More apparel manufacturers, bar-code resellers and investors are signing up for RFID Journal's electronic newsletters. Here's what that means for the industry.
By Mark Roberti
Oct 22, 2017

Back in 2002, when I first started RFID Journal, I noticed a significant number of people from the U.S. Department of Defense (DoD)—easily identifiable by their .mil email addresses—signing up for our free electronic newsletter. I thought it was a bit odd, until the DoD announced that it was joining the MIT Auto-ID Center's effort to develop low-cost, passive UHF RFID to track goods in the supply chain.

I learned then that the RFID Journal database could provide clues to emerging trends in the RFID industry. During the past few months, I've noticed an increase in three groups signing up for our newsletters: apparel manufacturers, bar-code resellers and integrators, and financial firms. All three indicate the RFID industry is maturing and growing. Let me explain why.

The first group that has been signing up for our newsletters in greater numbers is apparel manufacturers. We have seen an influx of such companies from the United States, Europe, Latin America and Asia (particularly Pakistan). This suggests that RFID is being pushed back in the supply chain to the point of manufacturing. Retailers have been asking suppliers to tag goods, and now suppliers are asking their third-party manufacturers in Asia to place the tags on goods.

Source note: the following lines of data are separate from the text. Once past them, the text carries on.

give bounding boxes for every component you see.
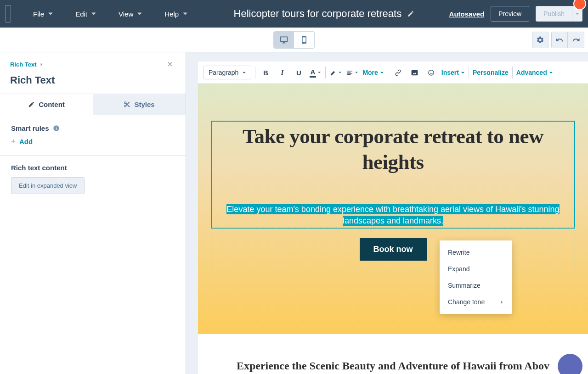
settings-button[interactable] — [532, 32, 548, 48]
sidebar: Rich Text Rich Text Content Styles Smart… — [0, 52, 186, 374]
personalize-button[interactable]: Personalize — [473, 69, 509, 76]
separator — [255, 67, 255, 78]
panel-title: Rich Text — [0, 72, 186, 94]
insert-emoji-button[interactable] — [425, 66, 438, 79]
underline-button[interactable]: U — [292, 66, 305, 79]
chevron-down-icon — [461, 71, 465, 75]
ctx-expand[interactable]: Expand — [440, 261, 512, 277]
ctx-rewrite[interactable]: Rewrite — [440, 244, 512, 261]
editor-canvas: Paragraph B I U A More — [186, 52, 588, 374]
chevron-down-icon — [355, 71, 358, 74]
breadcrumb[interactable]: Rich Text — [10, 61, 44, 68]
smile-icon — [428, 69, 435, 76]
section-2: Experience the Scenic Beauty and Adventu… — [198, 334, 588, 374]
scissors-icon — [124, 101, 130, 108]
separator — [512, 67, 513, 78]
menu-help[interactable]: Help — [153, 6, 199, 22]
gear-icon — [536, 36, 544, 44]
redo-button[interactable] — [568, 32, 584, 48]
menu-view[interactable]: View — [107, 6, 153, 22]
chevron-down-icon — [549, 71, 553, 75]
ctx-change-tone[interactable]: Change tone — [440, 294, 512, 310]
separator — [388, 67, 388, 78]
italic-button[interactable]: I — [276, 66, 288, 79]
insert-dropdown[interactable]: Insert — [441, 69, 465, 76]
hero-heading[interactable]: Take your corporate retreat to new heigh… — [213, 123, 573, 175]
menu-edit[interactable]: Edit — [64, 6, 107, 22]
hero-subtext[interactable]: Elevate your team's bonding experience w… — [213, 204, 573, 227]
insert-image-button[interactable] — [408, 66, 421, 79]
highlight-button[interactable] — [329, 66, 342, 79]
redo-icon — [572, 36, 580, 44]
smart-rules-label: Smart rules — [11, 124, 175, 132]
plus-icon: + — [11, 137, 16, 146]
close-icon — [166, 61, 174, 68]
pencil-icon — [28, 101, 35, 108]
device-mobile[interactable] — [294, 32, 314, 48]
mobile-icon — [300, 35, 309, 45]
desktop-icon — [279, 35, 288, 45]
button-module-outline[interactable]: Book now — [211, 228, 575, 270]
device-desktop[interactable] — [274, 32, 294, 48]
add-smart-rule[interactable]: + Add — [11, 137, 175, 146]
rich-text-content-label: Rich text content — [11, 164, 175, 172]
preview-button[interactable]: Preview — [491, 6, 529, 22]
pen-icon — [330, 69, 337, 76]
chevron-down-icon — [317, 71, 321, 74]
edit-expanded-button[interactable]: Edit in expanded view — [11, 177, 85, 194]
image-icon — [411, 69, 418, 76]
align-left-icon — [346, 69, 353, 76]
book-now-button[interactable]: Book now — [360, 238, 427, 261]
svg-point-0 — [429, 70, 434, 75]
link-icon — [395, 69, 401, 76]
bold-button[interactable]: B — [259, 66, 272, 79]
chevron-right-icon — [500, 300, 504, 304]
tab-content[interactable]: Content — [0, 94, 93, 115]
insert-link-button[interactable] — [392, 66, 405, 79]
section-2-heading[interactable]: Experience the Scenic Beauty and Adventu… — [211, 360, 575, 372]
avatar[interactable] — [573, 0, 586, 10]
left-panel-toggle[interactable] — [6, 5, 11, 22]
hero-section: Take your corporate retreat to new heigh… — [198, 84, 588, 334]
chevron-down-icon — [91, 11, 96, 17]
publish-button[interactable]: Publish — [536, 6, 572, 22]
chevron-down-icon — [182, 11, 188, 17]
more-dropdown[interactable]: More — [362, 69, 384, 76]
top-nav: File Edit View Help Helicopter tours for… — [0, 0, 588, 28]
chevron-down-icon — [48, 11, 53, 17]
chevron-down-icon — [137, 11, 142, 17]
close-panel-button[interactable] — [164, 59, 175, 70]
ctx-summarize[interactable]: Summarize — [440, 277, 512, 294]
info-icon[interactable] — [53, 125, 60, 132]
separator — [325, 67, 326, 78]
device-toggle — [273, 31, 315, 49]
paragraph-format-dropdown[interactable]: Paragraph — [204, 66, 251, 79]
page-title: Helicopter tours for corporate retreats — [234, 8, 402, 20]
autosaved-status[interactable]: Autosaved — [449, 10, 485, 18]
device-bar — [0, 28, 588, 52]
chevron-right-icon — [40, 62, 44, 67]
menu-file[interactable]: File — [22, 6, 64, 22]
chevron-down-icon — [575, 12, 579, 16]
chevron-down-icon — [338, 71, 342, 74]
undo-button[interactable] — [551, 32, 568, 48]
tab-styles[interactable]: Styles — [93, 94, 186, 115]
rich-text-module-selected[interactable]: Take your corporate retreat to new heigh… — [211, 121, 575, 229]
advanced-dropdown[interactable]: Advanced — [516, 69, 553, 76]
align-button[interactable] — [346, 66, 359, 79]
chevron-down-icon — [242, 71, 246, 75]
chevron-down-icon — [380, 71, 384, 75]
edit-title-icon[interactable] — [407, 10, 414, 17]
separator — [469, 67, 469, 78]
ai-context-menu: Rewrite Expand Summarize Change tone — [440, 240, 512, 314]
text-color-button[interactable]: A — [309, 66, 322, 79]
rich-text-toolbar: Paragraph B I U A More — [198, 61, 588, 84]
undo-icon — [555, 36, 564, 44]
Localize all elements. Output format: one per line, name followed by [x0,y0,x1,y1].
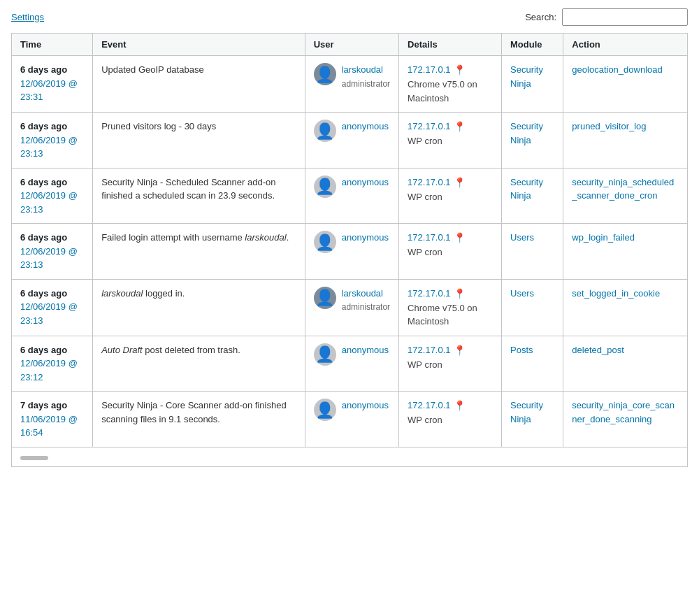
event-text: Failed login attempt with username larsk… [101,232,289,243]
action-text[interactable]: geolocation_download [572,64,662,75]
action-text[interactable]: pruned_visitor_log [572,121,646,131]
time-relative: 6 days ago [20,288,67,299]
user-role: administrator [342,302,390,312]
action-cell: security_ninja_core_scanner_done_scannin… [563,392,688,447]
module-link[interactable]: Users [510,288,534,299]
username-link[interactable]: larskoudal [342,287,390,301]
detail-sub: Chrome v75.0 on Macintosh [408,78,493,105]
username-link[interactable]: anonymous [342,343,389,357]
location-icon[interactable]: 📍 [454,287,466,301]
user-cell: 👤 anonymous [305,168,398,224]
time-cell: 7 days ago 11/06/2019 @ 16:54 [12,392,93,447]
ip-link[interactable]: 172.17.0.1 [408,120,450,134]
table-row: 6 days ago 12/06/2019 @ 23:13 larskoudal… [12,279,688,336]
details-cell: 172.17.0.1 📍 Chrome v75.0 on Macintosh [399,56,502,113]
ip-link[interactable]: 172.17.0.1 [408,287,450,301]
ip-link[interactable]: 172.17.0.1 [408,231,450,245]
time-exact[interactable]: 12/06/2019 @ 23:13 [20,190,78,215]
location-icon[interactable]: 📍 [454,399,466,413]
location-icon[interactable]: 📍 [454,120,466,134]
username-link[interactable]: anonymous [342,120,389,134]
location-icon[interactable]: 📍 [454,176,466,190]
module-link[interactable]: Security Ninja [510,400,543,424]
location-icon[interactable]: 📍 [454,231,466,245]
location-icon[interactable]: 📍 [454,63,466,78]
event-text: Security Ninja - Scheduled Scanner add-o… [101,177,275,201]
action-cell: security_ninja_scheduled_scanner_done_cr… [563,168,688,224]
table-row: 6 days ago 12/06/2019 @ 23:31 Updated Ge… [12,56,688,113]
action-text[interactable]: security_ninja_core_scanner_done_scannin… [572,400,675,424]
details-cell: 172.17.0.1 📍 WP cron [399,168,502,224]
details-cell: 172.17.0.1 📍 WP cron [399,392,502,447]
detail-sub: WP cron [408,245,493,259]
scrollbar-handle[interactable] [20,456,48,460]
table-row: 7 days ago 11/06/2019 @ 16:54 Security N… [12,392,688,447]
user-cell: 👤 anonymous [305,224,398,280]
col-user: User [305,34,398,56]
action-cell: geolocation_download [563,56,688,113]
ip-link[interactable]: 172.17.0.1 [408,343,450,357]
module-cell: Security Ninja [502,392,563,447]
table-row: 6 days ago 12/06/2019 @ 23:12 Auto Draft… [12,336,688,392]
ip-link[interactable]: 172.17.0.1 [408,176,450,189]
time-cell: 6 days ago 12/06/2019 @ 23:13 [12,113,93,169]
user-role: administrator [342,79,390,89]
username-link[interactable]: anonymous [342,231,389,245]
time-relative: 6 days ago [20,232,67,243]
details-cell: 172.17.0.1 📍 WP cron [399,224,502,280]
ip-link[interactable]: 172.17.0.1 [408,399,450,413]
col-details: Details [399,34,502,56]
search-input[interactable] [562,8,688,26]
location-icon[interactable]: 📍 [454,343,466,358]
action-text[interactable]: wp_login_failed [572,232,635,243]
top-bar: Settings Search: [11,8,688,26]
time-exact[interactable]: 12/06/2019 @ 23:13 [20,135,78,159]
table-row: 6 days ago 12/06/2019 @ 23:13 Failed log… [12,224,688,280]
col-event: Event [93,34,305,56]
action-cell: pruned_visitor_log [563,113,688,169]
action-text[interactable]: security_ninja_scheduled_scanner_done_cr… [572,177,674,201]
detail-sub: WP cron [408,413,493,427]
module-link[interactable]: Users [510,232,534,243]
user-cell: 👤 anonymous [305,392,398,447]
action-text[interactable]: set_logged_in_cookie [572,288,660,299]
action-text[interactable]: deleted_post [572,345,624,355]
module-link[interactable]: Security Ninja [510,64,543,89]
time-relative: 6 days ago [20,177,67,187]
username-link[interactable]: anonymous [342,176,389,189]
time-relative: 6 days ago [20,64,67,75]
time-exact[interactable]: 12/06/2019 @ 23:13 [20,246,78,271]
events-table: Time Event User Details Module Action 6 … [11,33,688,467]
detail-sub: WP cron [408,190,493,204]
module-link[interactable]: Security Ninja [510,177,543,201]
time-cell: 6 days ago 12/06/2019 @ 23:13 [12,168,93,224]
username-link[interactable]: larskoudal [342,63,390,77]
event-text: Pruned visitors log - 30 days [101,121,216,131]
module-cell: Posts [502,336,563,392]
time-cell: 6 days ago 12/06/2019 @ 23:13 [12,279,93,336]
user-cell: 👤 anonymous [305,336,398,392]
time-exact[interactable]: 12/06/2019 @ 23:31 [20,78,78,103]
module-link[interactable]: Security Ninja [510,121,543,145]
table-header-row: Time Event User Details Module Action [12,34,688,56]
time-cell: 6 days ago 12/06/2019 @ 23:13 [12,224,93,280]
event-text: Auto Draft post deleted from trash. [101,345,240,355]
username-link[interactable]: anonymous [342,399,389,413]
search-area: Search: [525,8,688,26]
module-cell: Security Ninja [502,168,563,224]
event-cell: Pruned visitors log - 30 days [93,113,305,169]
time-exact[interactable]: 12/06/2019 @ 23:12 [20,358,78,382]
settings-link[interactable]: Settings [11,12,44,22]
module-link[interactable]: Posts [510,345,533,355]
time-relative: 7 days ago [20,400,67,410]
ip-link[interactable]: 172.17.0.1 [408,63,450,77]
detail-sub: WP cron [408,358,493,372]
time-exact[interactable]: 12/06/2019 @ 23:13 [20,301,78,326]
time-exact[interactable]: 11/06/2019 @ 16:54 [20,414,78,438]
col-action: Action [563,34,688,56]
time-relative: 6 days ago [20,345,67,355]
col-module: Module [502,34,563,56]
event-cell: Auto Draft post deleted from trash. [93,336,305,392]
module-cell: Users [502,279,563,336]
event-cell: Security Ninja - Scheduled Scanner add-o… [93,168,305,224]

This is a good sign, because RFID cannot be used on a large scale unless goods are tagged at the source—and tagging at the source means apparel suppliers can benefit. They can confirm orders being shipped out of factories in Asia or Latin America. They can receive goods into their warehouse more efficiently, pick the right goods when an order comes in and conduct audits on all shipments in order to ensure shipping accuracy and reduce chargebacks.

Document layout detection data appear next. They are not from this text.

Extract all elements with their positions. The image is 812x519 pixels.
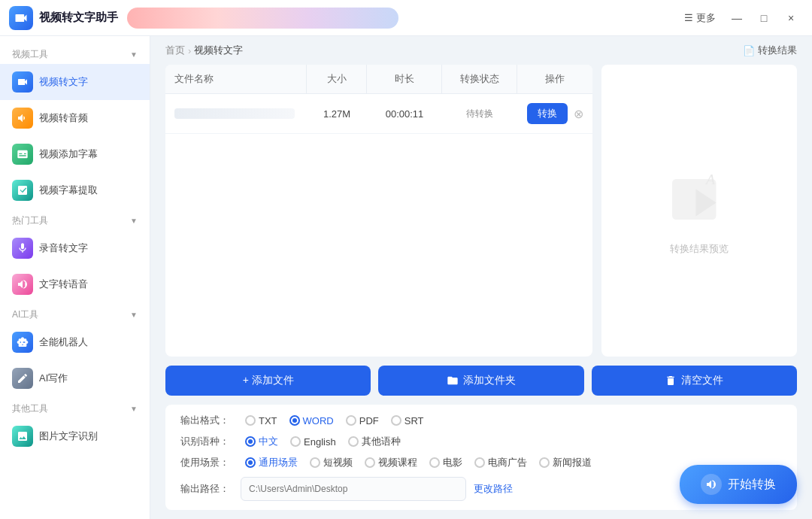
sidebar-item-label: 视频字幕提取 <box>39 184 98 197</box>
sidebar-section-video-tools: 视频工具 ▼ <box>0 42 150 64</box>
change-path-button[interactable]: 更改路径 <box>474 482 513 496</box>
language-radio-group: 中文 English 其他语种 <box>245 435 401 448</box>
sidebar-item-label: 录音转文字 <box>39 241 88 255</box>
scene-course[interactable]: 视频课程 <box>365 456 417 469</box>
format-pdf[interactable]: PDF <box>346 415 379 426</box>
video-to-text-icon <box>12 71 33 93</box>
sidebar-item-video-to-text[interactable]: 视频转文字 <box>0 64 150 100</box>
format-row: 输出格式： TXT WORD PDF <box>180 414 782 427</box>
sidebar-item-ai-writing[interactable]: AI写作 <box>0 360 150 396</box>
format-srt[interactable]: SRT <box>391 415 424 426</box>
banner <box>127 8 398 29</box>
sidebar-item-text-to-speech[interactable]: 文字转语音 <box>0 266 150 302</box>
path-input[interactable] <box>241 477 466 501</box>
sidebar-item-label: AI写作 <box>39 372 68 385</box>
logo-icon <box>14 11 29 26</box>
radio-other <box>348 436 359 447</box>
clear-files-label: 清空文件 <box>681 374 723 387</box>
chevron-down-icon: ▼ <box>130 217 138 225</box>
format-label: 输出格式： <box>180 414 233 427</box>
lang-english[interactable]: English <box>290 436 336 448</box>
close-button[interactable]: × <box>779 8 803 29</box>
table-row: 1.27M 00:00:11 待转换 转换 ⊗ <box>165 94 592 134</box>
breadcrumb-home[interactable]: 首页 <box>165 44 185 57</box>
convert-button[interactable]: 转换 <box>527 103 568 124</box>
radio-english <box>290 436 301 447</box>
sidebar-item-label: 文字转语音 <box>39 278 88 291</box>
result-btn-label: 转换结果 <box>758 44 797 57</box>
file-action-cell: 转换 ⊗ <box>517 94 592 133</box>
maximize-button[interactable]: □ <box>752 8 776 29</box>
radio-txt <box>245 415 256 426</box>
language-label: 识别语种： <box>180 435 233 448</box>
lang-other[interactable]: 其他语种 <box>348 435 401 448</box>
sidebar-item-video-add-subtitle[interactable]: 视频添加字幕 <box>0 136 150 172</box>
sidebar-item-ai-robot[interactable]: 全能机器人 <box>0 324 150 360</box>
scene-short-video[interactable]: 短视频 <box>310 456 353 469</box>
file-table: 文件名称 大小 时长 转换状态 操作 1.27M 00:00:11 <box>165 65 592 357</box>
path-label: 输出路径： <box>180 482 233 496</box>
status-badge: 待转换 <box>466 108 493 119</box>
scene-movie[interactable]: 电影 <box>429 456 462 469</box>
radio-news <box>539 457 550 468</box>
preview-panel: A 转换结果预览 <box>601 65 797 357</box>
content-area: 首页 › 视频转文字 📄 转换结果 文件名称 大小 时长 转换状态 操作 <box>150 36 812 519</box>
sidebar-item-label: 视频转音频 <box>39 111 88 125</box>
audio-to-text-icon <box>12 238 33 259</box>
clear-files-button[interactable]: 清空文件 <box>592 366 797 396</box>
titlebar: 视频转文字助手 ☰ 更多 — □ × <box>0 0 812 36</box>
ai-writing-icon <box>12 368 33 389</box>
document-icon: 📄 <box>743 45 755 56</box>
sidebar-section-other-tools: 其他工具 ▼ <box>0 396 150 418</box>
file-size-cell: 1.27M <box>307 99 367 129</box>
more-button[interactable]: ☰ 更多 <box>678 8 722 28</box>
waveform-icon <box>705 478 717 490</box>
sidebar-item-label: 视频添加字幕 <box>39 147 98 161</box>
radio-movie <box>429 457 440 468</box>
start-icon <box>701 474 722 495</box>
video-subtitle-icon <box>12 144 33 165</box>
file-area: 文件名称 大小 时长 转换状态 操作 1.27M 00:00:11 <box>150 65 812 357</box>
result-button[interactable]: 📄 转换结果 <box>743 44 797 57</box>
sidebar-item-label: 视频转文字 <box>39 75 88 89</box>
hot-tools-section-label: 热门工具 <box>12 214 48 227</box>
preview-icon: A <box>665 165 733 233</box>
table-header: 文件名称 大小 时长 转换状态 操作 <box>165 65 592 94</box>
main-layout: 视频工具 ▼ 视频转文字 视频转音频 视频添加字幕 视频字幕提取 <box>0 36 812 519</box>
col-duration: 时长 <box>367 65 442 93</box>
sidebar-section-hot-tools: 热门工具 ▼ <box>0 208 150 230</box>
radio-word <box>289 415 300 426</box>
ai-robot-icon <box>12 332 33 353</box>
chevron-down-icon: ▼ <box>130 50 138 59</box>
menu-icon: ☰ <box>684 12 693 23</box>
radio-ecom <box>474 457 485 468</box>
lang-chinese[interactable]: 中文 <box>245 435 278 448</box>
format-word[interactable]: WORD <box>289 415 334 426</box>
sidebar-item-label: 图片文字识别 <box>39 429 98 443</box>
more-label: 更多 <box>696 11 716 25</box>
sidebar-item-video-extract-subtitle[interactable]: 视频字幕提取 <box>0 172 150 208</box>
breadcrumb-current: 视频转文字 <box>194 44 243 57</box>
scene-news[interactable]: 新闻报道 <box>539 456 592 469</box>
add-file-button[interactable]: + 添加文件 <box>165 366 371 396</box>
radio-pdf <box>346 415 356 426</box>
video-to-audio-icon <box>12 108 33 129</box>
scene-ecom[interactable]: 电商广告 <box>474 456 527 469</box>
sidebar-item-video-to-audio[interactable]: 视频转音频 <box>0 100 150 136</box>
other-tools-section-label: 其他工具 <box>12 402 48 415</box>
minimize-button[interactable]: — <box>725 8 749 29</box>
col-action: 操作 <box>517 65 592 93</box>
format-txt[interactable]: TXT <box>245 415 277 426</box>
extract-subtitle-icon <box>12 180 33 201</box>
sidebar-item-image-text[interactable]: 图片文字识别 <box>0 418 150 454</box>
image-text-icon <box>12 426 33 447</box>
sidebar-item-audio-to-text[interactable]: 录音转文字 <box>0 230 150 266</box>
scene-label: 使用场景： <box>180 456 233 469</box>
preview-label: 转换结果预览 <box>670 242 729 256</box>
add-folder-button[interactable]: 添加文件夹 <box>378 366 583 396</box>
chevron-down-icon: ▼ <box>130 405 138 413</box>
radio-chinese <box>245 436 256 447</box>
start-convert-button[interactable]: 开始转换 <box>680 465 797 504</box>
scene-general[interactable]: 通用场景 <box>245 456 298 469</box>
delete-button[interactable]: ⊗ <box>574 107 583 121</box>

Companies that resell bar-code hardware and install and support bar-code systems showed some interest in RFID early on, when there was a lot of hype around the technology. But these are mostly small to midsize companies operating on lean margins. When RFID failed to take off quickly, they fled the market and went back to their core business.

The question is: Why are they returning now? I believe it's because they are being asked by their customers about RFID. This is what two of them told me anecdotally. That's a good sign, because it means a growing number of companies believe RFID is the solution to the problems they are having with tracking containers, tools and other assets.

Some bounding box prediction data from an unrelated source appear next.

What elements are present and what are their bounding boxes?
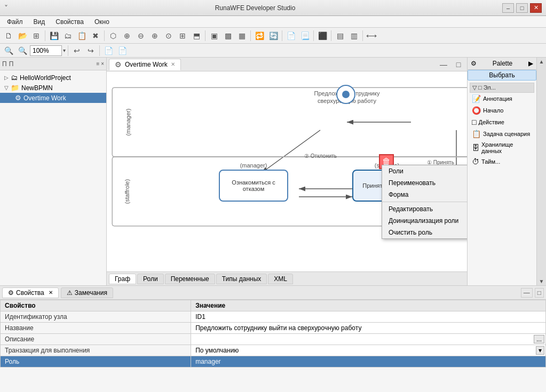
table-row[interactable]: Транзакция для выполнения По умолчанию ▾ [1, 345, 546, 356]
toolbar-icon15[interactable]: ▣ [208, 29, 220, 42]
left-panel: П Π ≡ × ▷ 🗂 HelloWorldProject ▽ 📁 NewBPM… [0, 58, 107, 285]
toolbar-icon8[interactable]: ⬡ [107, 29, 120, 42]
palette-annotation[interactable]: 📝 Аннотация [470, 93, 534, 105]
folder-icon: 📁 [11, 84, 19, 92]
prop-value-1: Предложить сотруднику выйти на сверхуроч… [191, 323, 546, 334]
delete-button[interactable]: ✖ [89, 29, 102, 42]
tree-item-newbpmn[interactable]: ▽ 📁 NewBPMN [0, 83, 106, 93]
toolbar-icon17[interactable]: ▦ [235, 29, 248, 42]
panel-collapse[interactable]: ≡ × [97, 61, 104, 67]
toolbar-icon25[interactable]: ⟷ [365, 29, 378, 42]
palette-storage[interactable]: 🗄 Хранилище данных [470, 140, 534, 156]
tree-item-hello[interactable]: ▷ 🗂 HelloWorldProject [0, 73, 106, 83]
toolbar-icon11[interactable]: ⊕ [148, 29, 161, 42]
menu-file[interactable]: Файл [2, 17, 28, 27]
props-tab-properties[interactable]: ⚙ Свойства ✕ [2, 287, 59, 298]
palette-start[interactable]: ⭕ Начало [470, 105, 534, 116]
sep10 [99, 45, 100, 56]
tab-datatypes[interactable]: Типы данных [216, 274, 267, 284]
panel-tab-1[interactable]: П [2, 60, 7, 68]
zoom-input[interactable]: 100% [30, 45, 62, 56]
task-reject[interactable]: Ознакомиться с отказом [219, 170, 288, 202]
toolbar-icon21[interactable]: 📃 [298, 29, 311, 42]
scroll-up-btn[interactable]: ▲ [539, 59, 544, 65]
prop-name-2: Описание [1, 334, 191, 345]
props-min-btn[interactable]: — [521, 288, 533, 298]
toolbar-icon22[interactable]: ⬛ [316, 29, 329, 42]
prop-dropdown-btn[interactable]: ▾ [536, 346, 544, 355]
project-icon: 🗂 [11, 74, 18, 82]
panel-max-btn[interactable]: □ [452, 58, 465, 71]
tab-roles[interactable]: Роли [137, 274, 164, 284]
tree-item-overtime[interactable]: ⚙ Overtime Work [0, 93, 106, 103]
canvas-area[interactable]: (manager) (staffrole) Предложить сотрудн… [107, 71, 467, 271]
panel-tab-2[interactable]: Π [9, 60, 14, 68]
toolbar-icon14[interactable]: ⬒ [190, 29, 203, 42]
save-all-button[interactable]: 🗂 [61, 29, 74, 42]
maximize-button[interactable]: □ [516, 3, 528, 13]
new-button[interactable]: 🗋 [2, 29, 15, 42]
menu-window[interactable]: Окно [90, 17, 114, 27]
toolbar-icon19[interactable]: 🔄 [267, 29, 280, 42]
palette-timer[interactable]: ⏱ Тайм... [470, 156, 534, 167]
editor-tab-overtime[interactable]: ⚙ Overtime Work ✕ [109, 59, 181, 70]
redo-button[interactable]: ↪ [84, 44, 97, 57]
undo-button[interactable]: ↩ [70, 44, 83, 57]
toolbar-icon16[interactable]: ▩ [221, 29, 234, 42]
title-chevron-icon: ˅ [4, 4, 8, 12]
scroll-down-btn[interactable]: ▼ [539, 278, 544, 284]
menu-view[interactable]: Вид [29, 17, 50, 27]
table-row[interactable]: Описание ... [1, 334, 546, 345]
toolbar-icon20[interactable]: 📄 [284, 29, 297, 42]
props-tab-remarks[interactable]: ⚠ Замечания [61, 287, 113, 298]
prop-ellipsis-btn[interactable]: ... [534, 335, 544, 343]
props-tab-close[interactable]: ✕ [49, 290, 53, 295]
ctx-roles[interactable]: Роли ✓ manager staffrole [382, 165, 467, 177]
palette-events-header[interactable]: ▽ □ Эл... [470, 83, 534, 93]
properties-panel: ⚙ Свойства ✕ ⚠ Замечания — □ Свойство Зн… [0, 285, 546, 392]
ctx-deinit[interactable]: Доинициализация роли [382, 215, 467, 227]
ctx-clear[interactable]: Очистить роль [382, 227, 467, 238]
palette-action[interactable]: □ Действие [470, 116, 534, 128]
toolbar-icon23[interactable]: ▤ [334, 29, 346, 42]
toolbar-icon6[interactable]: 📋 [75, 29, 88, 42]
table-row-selected[interactable]: Роль manager [1, 356, 546, 367]
close-button[interactable]: ✕ [530, 3, 542, 13]
toolbar-icon24[interactable]: ▥ [347, 29, 360, 42]
table-row[interactable]: Название Предложить сотруднику выйти на … [1, 323, 546, 334]
start-event-node[interactable] [336, 85, 355, 104]
palette-scenario[interactable]: 📋 Задача сценария [470, 128, 534, 140]
editor-tab-close[interactable]: ✕ [171, 61, 175, 67]
toolbar-icon10[interactable]: ⊖ [134, 29, 147, 42]
ctx-rename[interactable]: Переименовать [382, 177, 467, 189]
table-row[interactable]: Идентификатор узла ID1 [1, 311, 546, 323]
sep6 [313, 30, 314, 41]
tree-toggle-newbpmn[interactable]: ▽ [4, 85, 9, 91]
open-button[interactable]: 📂 [16, 29, 29, 42]
tab-variables[interactable]: Переменные [165, 274, 215, 284]
zoom-reset-button[interactable]: 🔍 [16, 44, 29, 57]
tab-graph[interactable]: Граф [109, 274, 136, 284]
palette-expand[interactable]: ▶ [528, 60, 533, 67]
tab-xml[interactable]: XML [268, 274, 293, 284]
ctx-form[interactable]: Форма [382, 189, 467, 201]
toolbar-icon3[interactable]: ⊞ [30, 29, 43, 42]
minimize-button[interactable]: – [502, 3, 514, 13]
zoom-dropdown[interactable]: ▾ [63, 47, 66, 53]
toolbar-icon9[interactable]: ⊕ [121, 29, 133, 42]
props-max-btn[interactable]: □ [535, 288, 544, 298]
toolbar-icon13[interactable]: ⊞ [176, 29, 189, 42]
save-button[interactable]: 💾 [48, 29, 60, 42]
tb2-icon3[interactable]: 📄 [102, 44, 115, 57]
panel-min-btn[interactable]: — [437, 58, 450, 71]
palette-select-btn[interactable]: Выбрать [468, 70, 536, 81]
palette-scenario-label: Задача сценария [483, 131, 530, 137]
tb2-icon4[interactable]: 📄 [116, 44, 129, 57]
left-panel-tabs: П Π ≡ × [0, 58, 106, 70]
zoom-out-button[interactable]: 🔍 [2, 44, 15, 57]
tree-toggle-hello[interactable]: ▷ [4, 75, 9, 81]
menu-properties[interactable]: Свойства [51, 17, 89, 27]
toolbar-icon12[interactable]: ⊙ [162, 29, 175, 42]
ctx-edit[interactable]: Редактировать [382, 203, 467, 215]
toolbar-icon18[interactable]: 🔁 [253, 29, 266, 42]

I've also seen a growing number of investors—venture capitalists, private equity groups and hedge-fund managers—signing up for our newsletters. This is due, I think, to Impinj's successful initial public offering. Investors now see that the RFID market is growing and that there is a viable exit for investors, and they are looking for companies to invest in. Again, this is a good sign for the RFID industry.

All signs are pointing to greater RFID adoption in retail and in many other industries. Things will become really interesting after we reach the tipping point.

Mark Roberti is the founder and editor of RFID Journal. If you would like to comment on this article, click on the link below. To read more of Mark's opinions, visit the RFID Journal Blog, the Editor's Note archive or RFID Connect.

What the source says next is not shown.